For Mphasis, the brokerage sees growth challenges in the BFSI vertical and limited scope for margin expansion. It has a target of ₹1,550, indicating a downside of over 17 percent.
Meanwhile, the brokerage finds Persistent Systems expensive given slowing growth in a tough macro environment. It downgraded the stock to underweight ad cut its target to ₹4,100, indicating a downside of over 17 percent.
And for Wipro, JPMorgan noted that the weak June quarter guidance highlights the challenging macro environment that will lead to a sharp slowdown in growth in FY24E and keep it under pressure in the absence of operating leverage. Wipro’s higher consulting exposure keeps it at a higher risk of a slowdown than peers, it said. It has maintained an underweight rating with a March 2024 price target of ₹360, indicating a downside of 9 percent.

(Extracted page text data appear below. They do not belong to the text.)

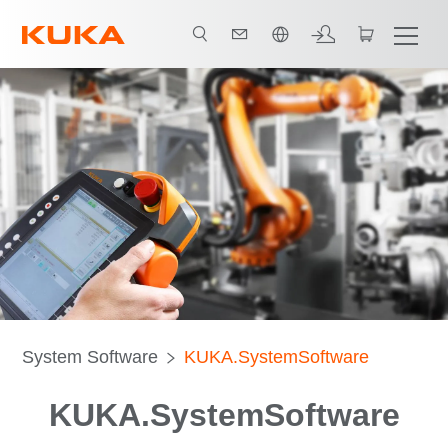
中文 / Chinese
KSS
優點
功能
Youtube 影片
附加功能
System Software
KUKA.SystemSoftware
KUKA.SystemSoftware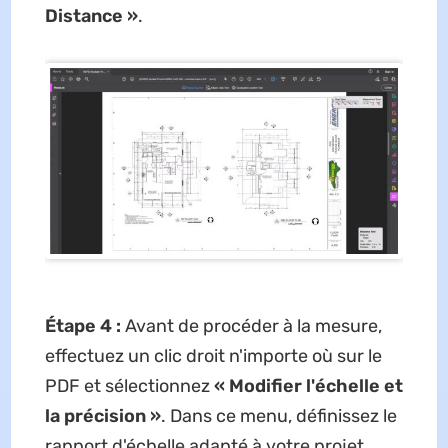
Distance »
.
Étape 4 :
Avant de procéder à la mesure,
effectuez un clic droit n'importe où sur le
PDF et sélectionnez
« Modifier l'échelle et
la précision »
. Dans ce menu, définissez le
rapport d'échelle adapté à votre projet.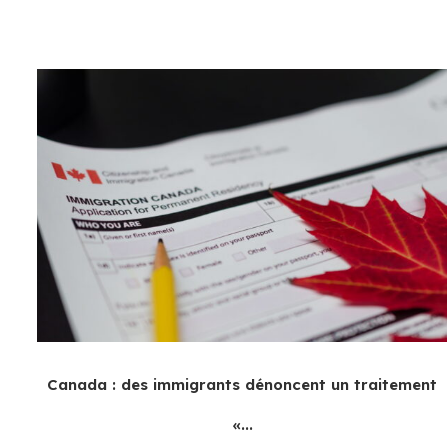
Canada : des immigrants dénoncent un traitement
«...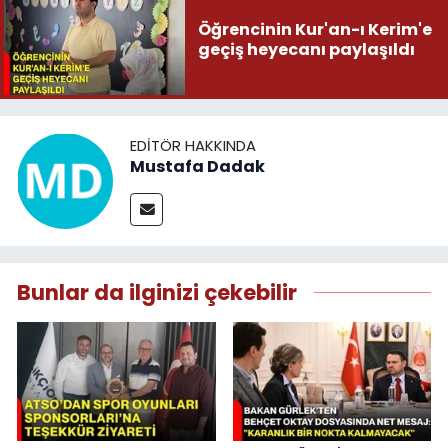
Öğrencinin Kur'an-ı Kerim'e
geçiş heyecanı paylaşıldı
EDITÖR HAKKINDA
Mustafa Dadak
Bunlar da ilginizi çekebilir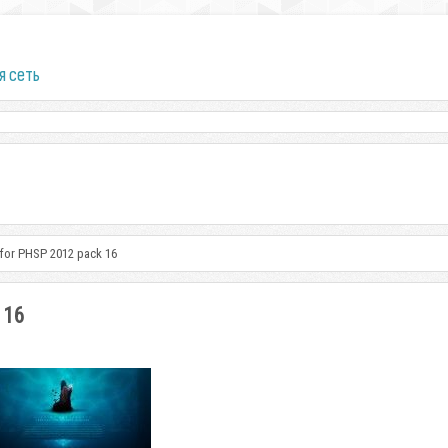
я сеть
for PHSP 2012 pack 16
 16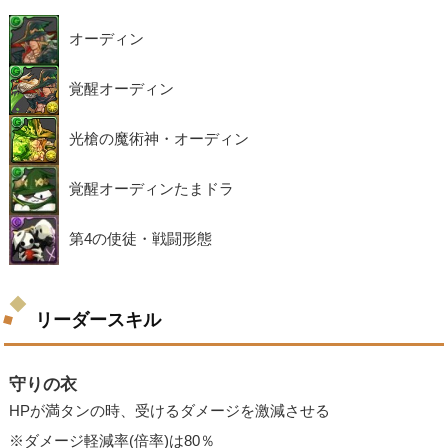
オーディン
覚醒オーディン
光槍の魔術神・オーディン
覚醒オーディンたまドラ
第4の使徒・戦闘形態
リーダースキル
守りの衣
HPが満タンの時、受けるダメージを激減させる
※ダメージ軽減率(倍率)は80％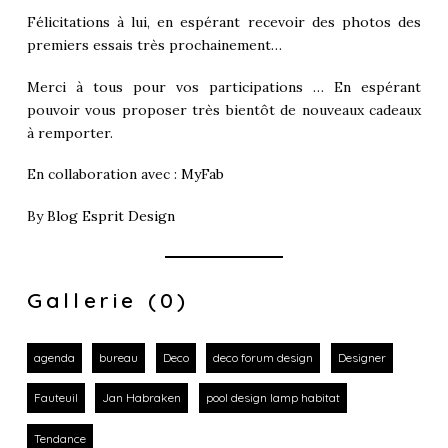
Félicitations à lui, en espérant recevoir des photos des
premiers essais très prochainement…
Merci à tous pour vos participations … En espérant
pouvoir vous proposer très bientôt de nouveaux cadeaux
à remporter.
En collaboration avec :
MyFab
By
Blog Esprit Design
Gallerie (0)
agenda
bureau
Deco
deco forum design
Designer
Fauteuil
Jan Habraken
pool design lamp habitat
Tendance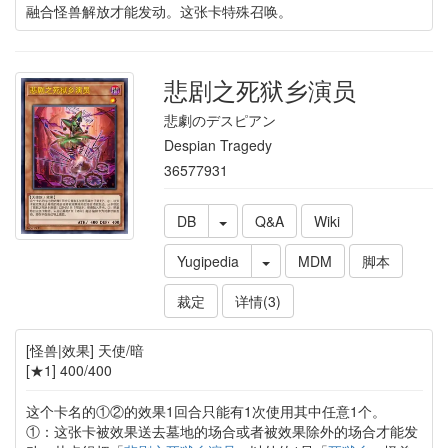
融合怪兽解放才能发动。这张卡特殊召唤。
悲剧之死狱乡演员
悲劇のデスピアン
Despian Tragedy
36577931
DB
Q&A
Wiki
Yugipedia
MDM
脚本
裁定
详情(3)
[怪兽|效果] 天使/暗
[★1] 400/400
这个卡名的①②的效果1回合只能有1次使用其中任意1个。
①：这张卡被效果送去墓地的场合或者被效果除外的场合才能发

For HCL Tech and Tech Mahindra, the brokerage sees downsides of nearly 21 percent and 12 percent, respectively, despite the rise in target prices.
Stock price trend
Nifty IT has risen only 3 percent in the last 1 year as against a 19 percent rise in benchmark Nifty. Meanwhile, it is completely flat in 2023 YTD, up just 0.2 percent versus a 3.5 percent jump in Nifty.
Four of the 10 constituents in the Nifty IT index are in red this year so far. Infosys has lost the most, nearly 15 percent followed by Mphasis, down around 5 percent. Meanwhile, Wipro and TCS fell around 1 percent each.
On the other hand, Persistent Systems was the top performer in the index, rising 20 percent followed by Coforge, up 18 percent and LTIMindtree, up 13 percent.
HCL Tech, Tech Mahindra, and L&T Tech rose between 4-10 percent each.
Meanwhile, in the last 1 year as well, Persistent Systems was the top gainer, surging almost 54 percent. Mphasis, on the other hand, is the top loser, down over 18 percent in the last 1 year. Wipro and Infosys also shed over 7 percent each, whereas TCS rose 2.6 percent in this time. HCL Tech and Tech Mahindra, however, were up 18 percent and 14 percent, respectively.